# College Football Declining Attendance 4 Consectutive Years



## WhatInThe (Aug 31, 2018)

College Football showing an attendance decline of 7.6%. 4th Consecutive year of declines. Average attendance at game only 71% of sold tickets. Problem for parking, food and souvenir vendors. Division I college sports requires 15,000 average attendance. From Wall Street Journal.  

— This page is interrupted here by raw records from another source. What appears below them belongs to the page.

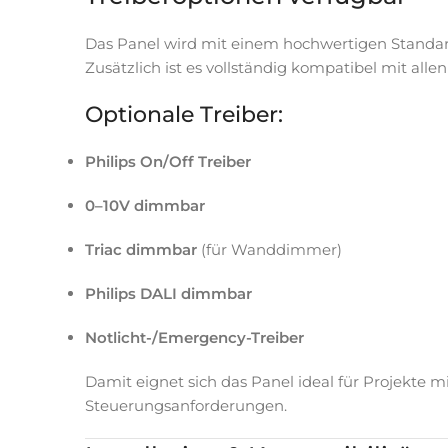
Das Panel wird mit einem hochwertigen Standardt
Zusätzlich ist es vollständig kompatibel mit alle
Optionale Treiber:
Philips On/Off Treiber
0–10V dimmbar
Triac dimmbar
(für Wanddimmer)
Philips DALI dimmbar
Notlicht-/Emergency-Treiber
Damit eignet sich das Panel ideal für Projekte m
Steuerungsanforderungen.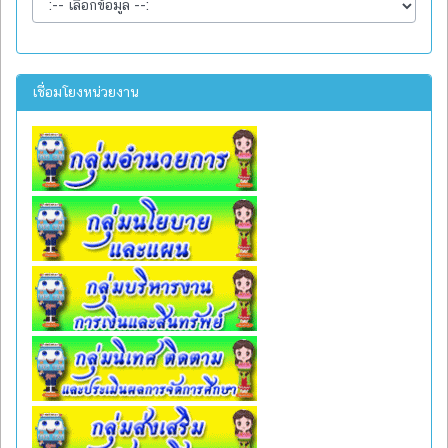
เชื่อมโยงหน่วยงาน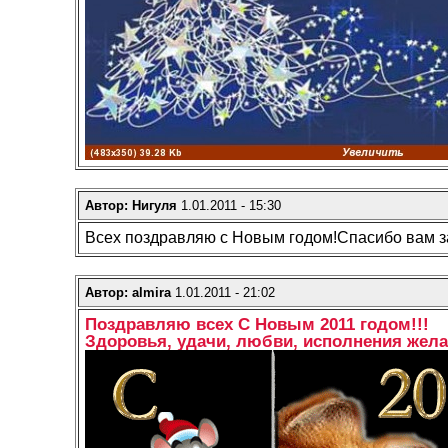
Автор: Нигуля
1.01.2011 - 15:30
Всех поздравляю с Новым годом!Спасибо вам за 
Автор: almira
1.01.2011 - 21:02
Поздравляю всех С Новым 2011 годом!!!
Здоровья, удачи, любви, исполнения жела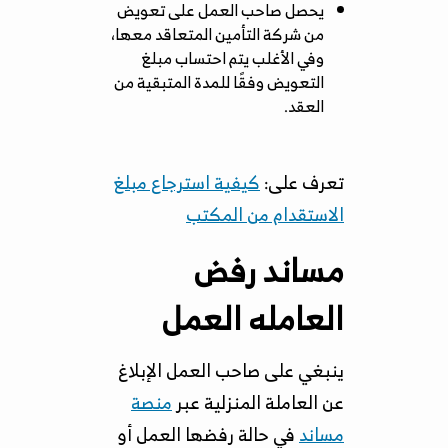
يحصل صاحب العمل على تعويض
من شركة التأمين المتعاقد معها،
وفي الأغلب يتم احتساب مبلغ
التعويض وفقًا للمدة المتبقية من
العقد.
تعرف على:
كيفية استرجاع مبلغ
الاستقدام من المكتب
مساند رفض
العامله العمل
ينبغي على صاحب العمل الإبلاغ
عن العاملة المنزلية عبر
منصة
مساند
في حالة رفضها العمل أو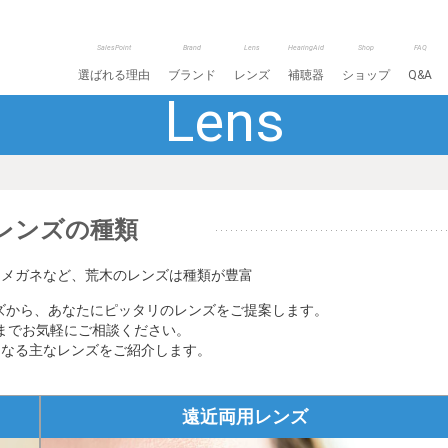
SalesPoint
Brand
Lens
HearingAid
Shop
FAQ
選ばれる理由
ブランド
レンズ
補聴器
ショップ
Q&A
Lens
レンズの種類
用メガネなど、荒木のレンズは種類が豊富
ンズから、あなたにピッタリのレンズをご提案します。
までお気軽にご相談ください。
となる主なレンズをご紹介します。
遠近両用レンズ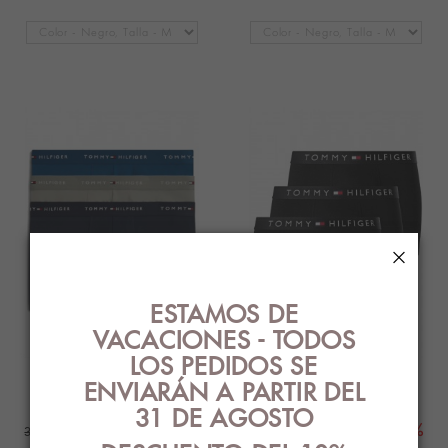
×
ESTAMOS DE
VACACIONES - TODOS
LOS PEDIDOS SE
Bóxer Tommy Hilfiger -3
Bóxer Tommy Hilfiger -3
ENVIARÁN A PARTIR DEL
Pack-..
Pack-..
31 DE AGOSTO
29,52 €
-20%
29,52 €
-20%
36,90 €
36,90 €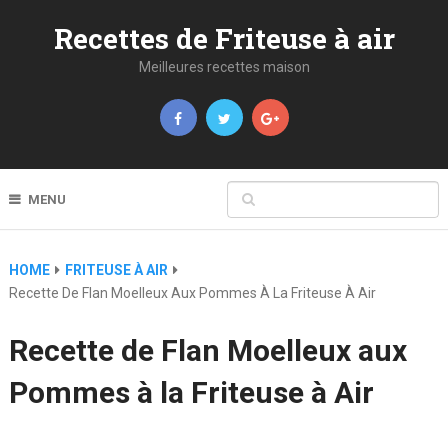
Recettes de Friteuse à air
Meilleures recettes maison
MENU
HOME
FRITEUSE À AIR
Recette De Flan Moelleux Aux Pommes À La Friteuse À Air
Recette de Flan Moelleux aux
Pommes à la Friteuse à Air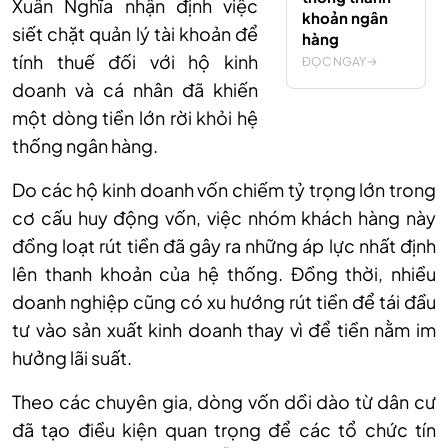
Xuân Nghĩa nhận định việc
khoản ngân
siết chặt quản lý tài khoản để
hàng
tính thuế đối với hộ kinh
ĐỌC NGAY
doanh và cá nhân đã khiến
một dòng tiền lớn rời khỏi hệ
thống ngân hàng.
Do các hộ kinh doanh vốn chiếm tỷ trọng lớn trong
cơ cấu huy động vốn, việc nhóm khách hàng này
đồng loạt rút tiền đã gây ra những áp lực nhất định
lên thanh khoản của hệ thống. Đồng thời, nhiều
doanh nghiệp cũng có xu hướng rút tiền để tái đầu
tư vào sản xuất kinh doanh thay vì để tiền nằm im
hưởng lãi suất.
Theo các chuyên gia, dòng vốn dồi dào từ dân cư
đã tạo điều kiện quan trọng để các tổ chức tín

https://www.businessreport.com/article/college-footballs-growing-problem-empty-stadium-seats

My guess there are many of the same issues of attending a pro game-excessive ticket, parking, food and concession prices.


----------



## Falcon (Aug 31, 2018)

I'm  taking a knee on this one.  Too  many wealthy  players  involved  in politics  as well as playing the game.


----------



## WhatInThe (Aug 31, 2018)

Big college equals big business. If one includes the athlete's scholarship, housing, food and medical care many are averaging 50-100K a year in compensation even though not a salary. Some of the high profile school coaches are getting multi million dollar contracts as well. I think the spirit of college athletics has gotten lost in the shuffle.


----------



## Buckeye (Aug 31, 2018)

Buckeyes continue to sell out every game, and it seems like they have done so forever.  Same with the other top tier teams.  As you move down market, things get worse.  I have a better seat at home than anywhere in the stadium.  Beer's cheaper too.


----------



## badvlad69 (Dec 4, 2018)

Movies took a hit in the 50's when TV made sitting at home more palatable. Big screen plasmas with kick ass sound systems are doing the same thing to pretty much all sporting events in the 21st century. The franchises and programs are largely unaffected as the TV revenue more than offsets the lost ticket sales, but ancillary businesses (vendors, restaurants, etc) are loosing ground. Their $ are going to electronics outlets and cable providers.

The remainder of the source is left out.